Essential Steps of Sequencing Technology -Illumina (Second-generation)

• DNA fragments attach to flow cell • Bridge amplification creates clusters • Sequencing-by-synthesis with fluorescent reversible terminators • Camera detects fluorescence • Base calling via signal interpretation Output: Short reads (FASTQ files with quality scores)

-Oxford Nanopore (Third-generation) • DNA passes through nanopore • Changes in ionic current measured • Signal processed into nucleotide sequence

Output: Long reads (FASTQ, real-time data)

5.2 DNA WRITE

(i) What DNA would you want to synthesize and why? I would synthesize a plasmid-based genetic circuit encoding: • A fluorescent reporter (e.g., GFP) • A stress-responsive promoter • A regulatory element sensitive to metabolic imbalance The purpose would be to create a biosensor that detects environmental stress inside a microbial ecosystem and produces a measurable fluorescence output.
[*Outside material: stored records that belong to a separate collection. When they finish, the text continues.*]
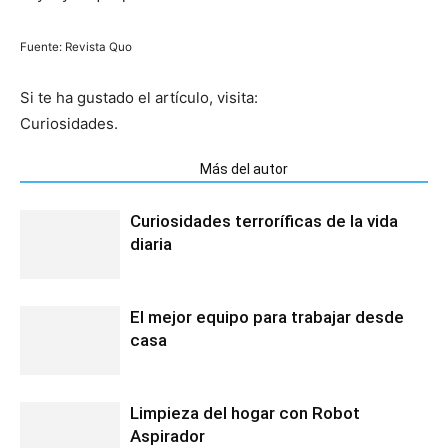
Fuente: Revista Quo
Si te ha gustado el artículo, visita:
Curiosidades.
Artículos relacionados
Más del autor
Curiosidades terroríficas de la vida
diaria
El mejor equipo para trabajar desde
casa
Limpieza del hogar con Robot
Aspirador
This construct could function as an early warning system in closed bioreactors.

(ii) What technology or technologies would you use to perform this DNA synthesis and why? I would use commercial gene synthesis through Twist Bioscience Why? • High accuracy • Scalable synthesis • Codon optimization • Assembly-ready fragments Essential Steps of DNA Synthesis

Digital DNA design
Oligonucleotide synthesis
Assembly (e.g., Gibson assembly)
Sequence verification
Plasmid construction

Limitations • GC-rich or repetitive sequences are difficult • Length constraints • Cost increases with size • Biosecurity screening restrictions

5.3 DNA Edit

(i) What DNA would you want to edit and why? I would edit the GFP gene expressed in E. coli to modify its fluorescence intensity. By introducing targeted mutations into the GFP coding sequence, it is possible to alter protein folding efficiency or chromophore structure, potentially enhancing fluorescence output. This modification would allow better signal detection and improved reporter performance in synthetic biology applications. (ii) I would use CRISPR-Cas9 genome editing CRISPR-Cas9 uses a guide RNA (gRNA) designed to match a specific DNA sequence within the GFP gene. The Cas9 enzyme introduces a double-strand break at that location. To introduce a precise modification, a donor DNA template containing the desired mutation would be supplied. The bacterial cell then repairs the break, incorporating the modified sequence. Essential inputs include: Guide RNA targeting GFP, Cas9 nuclease (plasmid or protein form), Donor DNA template containing the intended mutation and Competent E. coli cells

Limitations of this method include potential off-target effects, variable editing efficiency, and the need for downstream screening to confirm successful edits.

Note: This assignment was developed with the assistance of an AI language model (ChatGPT, Gemini), used to help structure ideas and refine wording. The concepts and final decisions were critically reviewed and adapted by the author.